Abstract

This section includes eighty-six short original essays commissioned for the inaugural issue of TSQ: Transgender Studies Quarterly. Written by emerging academics, community-based writers, and senior scholars, each essay in this special issue, “Postposttranssexual: Key Concepts for a Twenty-First-Century Transgender Studies,” revolves around a particular keyword or concept. Some contributions focus on a concept central to transgender studies; others describe a term of art from another discipline or interdisciplinary area and show how it might relate to transgender studies. While far from providing a complete picture of the field, these keywords begin to elucidate a conceptual vocabulary for transgender studies. Some of the submissions offer a deep and resilient resistance to the entire project of mapping the field terminologically; some reveal yet-unrealized critical potentials for the field; some take existing terms from canonical thinkers and develop the significance for transgender studies; some offer overviews of well-known methodologies and demonstrate their applicability within transgender studies; some suggest how transgender issues play out in various fields; and some map the productive tensions between trans studies and other interdisciplines.

What is a transgender child? These days, it depends on whom you ask.

A relatively new social form, we see no references to transgender children prior to the mid-1990s. Previously confined to medical and psychiatric discourses and labeled “effeminate boys” and “masculine girls,” children who transgress gender norms in their surrounding social contexts were understood primarily as inverts and more recently as protohomosexuals (Bryant 2006; Sedgwick 1991). In the early twenty-first century, however, multiple constituencies are vying to define the terms of the transgender child and to secure explanations of the etiology, prevalence, and characteristics of this emergent identity group.

The first generation of parents actively supporting and facilitating gender nonconformity in their children wasted no time forging local, national, and international communities. From the advocacy organizations they form to the blogs, websites, and listservs they populate, they are devising their own collective answers to that question. Some parents use the term transgender only in reference to children who have made social and/or medical transitions from one gender category to the other (Brill and Pepper 2008); others ascribe to the more conventional notion of the transgender umbrella and seek to loop in kids across the spectrum of gender fluidity. These labeling processes are not merely symbolic. They mirror a series of difficult decisions families face: Will they facilitate social transitions for their very young children? Will they seek out and endure the stress and expense of providing gender-confirming medical care for adolescents? How will they explain their child to relatives, to other parents, to social service agencies and schools? Is it possible, and what would it mean, to make the “wrong” decisions?

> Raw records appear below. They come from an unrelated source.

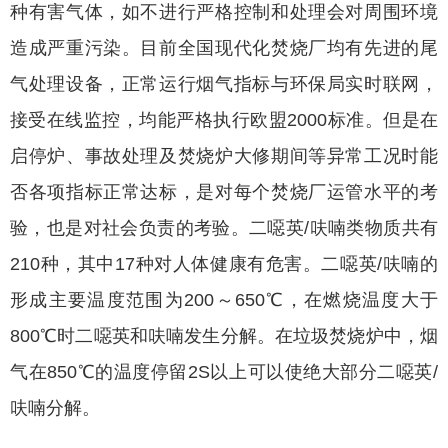
种有害气体，如不进行严格控制和处理会对周围环境
造成严重污染。目前全国现代化焚烧厂均有先进的尾
气处理设备，正常运行烟气指标与环保局实时联网，
接受在线监控，均能严格执行欧盟2000标准。但是在
启停炉、事故处理及焚烧炉大修期间等异常工况时能
否各项指标正常达标，是对每个焚烧厂运管水平的考
验，也是对社会负责的考验。二噁英/呋喃类物质共有
210种，其中17种对人体健康有危害。二噁英/呋喃的
形成主要温度范围为200～650℃，在燃烧温度大于
800℃时二噁英和呋喃发生分解。在垃圾焚烧炉中，烟
气在850℃的温度停留2S以上可以使绝大部分二噁英/
呋喃分解。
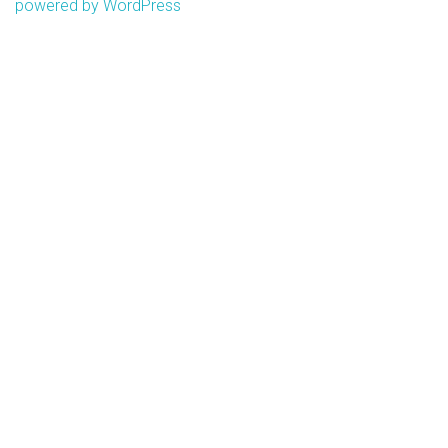
powered by WordPress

The psychiatrists and physicians who treat these youths and families also seek more secure and reliable mechanisms for determining which children are truly transgender, which will become gay or lesbian, and which may exhibit no gender nonconformity at all later on. Over the last two decades, professionals have developed specialized clinics for treating gender-nonconforming children, and parents and children often submit to a vast battery of tests as a condition of their treatment. An international consortium of gender experts collaborated on producing standardized measures for gender, along with a robust research agenda that includes theorizing the causes, incidence, and developmental trajectories of atypical childhood gender behaviors and identities. It appears that while puberty-blocking hormone therapies offer relief to many children, these and other, newer medical technologies simultaneously exert their own normalizing pressures to order, taxonomize, and measure gender transgressions.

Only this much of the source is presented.